Hemodialysis and peritoneal dialysis are not effective.
Drug Interactions
Pharmacodynamic interaction
With simultaneous use of diltiazem with antihypertensive agents, an enhancement of the antihypertensive effect is noted.
With simultaneous use of diltiazem and digoxin, an increase in the concentration of digoxin in the blood is possible.
With simultaneous use of diltiazem with antiarrhythmic agents, beta-blockers, cardiac glycosides, the development of bradycardia, impaired AV conduction, and the appearance of symptoms of heart failure are possible.
With simultaneous use with adenosine, the risk of prolonged bradycardia is increased.
Salicylates additionally inhibit the ability of platelet aggregation.
Ethanol enhances the antihypertensive effect.
Procainamide, quinidine, and other drugs causing QT interval prolongation increase the risk of its significant prolongation.
Inhalation anesthetics (hydrocarbon derivatives), thiazide diuretics, and other drugs that reduce BP enhance the hypotensive effect of diltiazem.
Phenytoin reduces the effect of diltiazem.
Antipsychotic agents (neuroleptics) enhance the antihypertensive effect of diltiazem.
Simultaneous administration of nitrates (including prolonged forms) is possible.
Lithium preparations may enhance the neurotoxic effect of diltiazem (nausea, vomiting, diarrhea, ataxia, tremor and/or tinnitus).
Indomethacin and other NSAIDs, corticosteroids, and estrogens, as well as sympathomimetic drugs reduce the hypotensive effect.
It enhances the cardiodepressant effect of general anesthetics.
Pharmacokinetic interaction
Cimetidine weakens the process of biotransformation of diltiazem in the liver, slows its excretion, increasing the duration of action of diltiazem.
Diltiazem increases the plasma concentration of theophylline and carbamazepine (40-70%) and increases the risk of adverse reactions, including ataxia, nystagmus, diplopia, headache, vomiting, confusion, and also increases the concentrations of cyclosporine, digoxin (up to 50%), imipramine, lithium, and midazolam.
It enhances the action of oral hypoglycemic agents (for example, chlorpropamide and glipizide).
With simultaneous use of diltiazem and cyclosporine in patients with a kidney transplant, the development of intoxication with the latter, paresthesia, is possible.

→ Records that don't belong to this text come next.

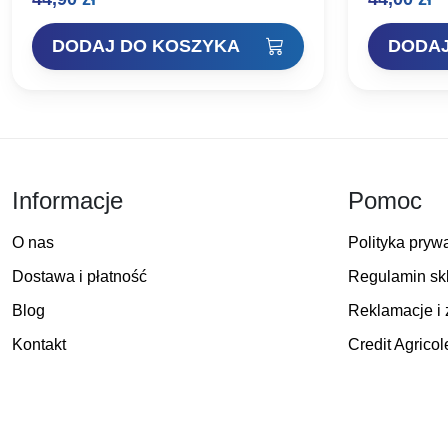
10m
DODAJ DO KOSZYKA
DODAJ
Informacje
Pomoc
O nas
Polityka pryw
Dostawa i płatność
Regulamin sk
Blog
Reklamacje i 
Kontakt
Credit Agricol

Therefore, it is necessary to carefully monitor the plasma concentrations of cyclosporine in this group of patients.
Food intake increases the absorption and bioavailability of diltiazem by 20-30%.

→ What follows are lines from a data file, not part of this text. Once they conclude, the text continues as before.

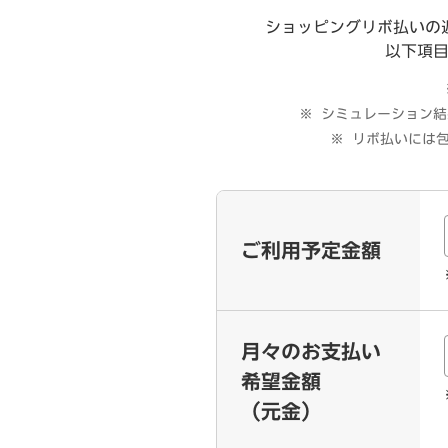
ショッピングリボ払いの
以下項
シミュレーション結
リボ払いには包括
ご利用予定金額
月々のお支払い
希望金額
（元金）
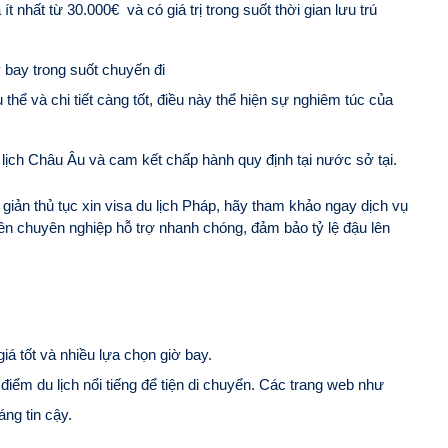
ít nhất từ 30.000€ và có giá trị trong suốt thời gian lưu trú
 bay trong suốt chuyến đi
thể và chi tiết càng tốt, điều này thể hiện sự nghiêm túc của
lịch Châu Âu và cam kết chấp hành quy định tại nước sở tại.
giản thủ tục xin visa du lịch Pháp, hãy tham khảo ngay dịch vụ
n chuyên nghiệp hỗ trợ nhanh chóng, đảm bảo tỷ lệ đậu lên
giá tốt và nhiều lựa chọn giờ bay.
iểm du lịch nổi tiếng để tiện di chuyển. Các trang web như
ng tin cậy.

It may increase the bioavailability of propranolol.
It increases the plasma concentration of moracizine.
Phenobarbital, diazepam, rifampicin reduce the plasma concentration of diltiazem.
It increases the blood concentration of quinidine, valproic acid (dose reduction may be required).

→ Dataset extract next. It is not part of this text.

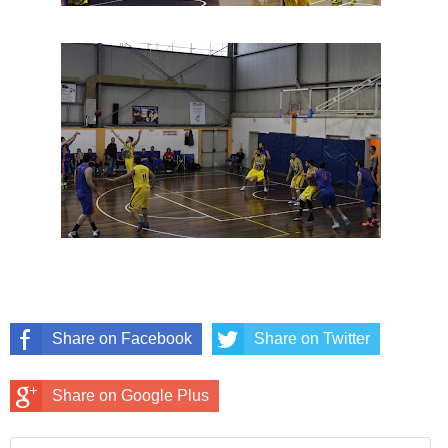
Share on Facebook
Share on Twitter
Share on Google Plus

Ritonavir may increase the plasma concentrations of BMKK.
Diltiazem inhibits the metabolism of midazolam (plasma concentration increases with enhanced sedative effect).
The elimination of nifedipine is reduced by diltiazem (plasma concentration increases).
Diltiazem significantly increases the plasma concentration of lovastatin. It also enhances the effect of simvastatin, therefore, when used simultaneously, the doses of simvastatin must be reduced. When diltiazem is used concomitantly with lovastatin and simvastatin, patient monitoring is necessary due to the possibility of developing myositis or rhabdomyolysis.
Storage Conditions
The drug should be stored out of the reach of children at a temperature not exceeding 30°C (86°F).
Shelf Life
The shelf life is 3 years. Do not use after the expiration date.
Dispensing Status
The drug is dispensed by prescription.
Important Safety Information
This information is for educational purposes only and does not replace professional medical advice. Always consult your doctor before use. Dosage and side effects may vary. Use only as prescribed.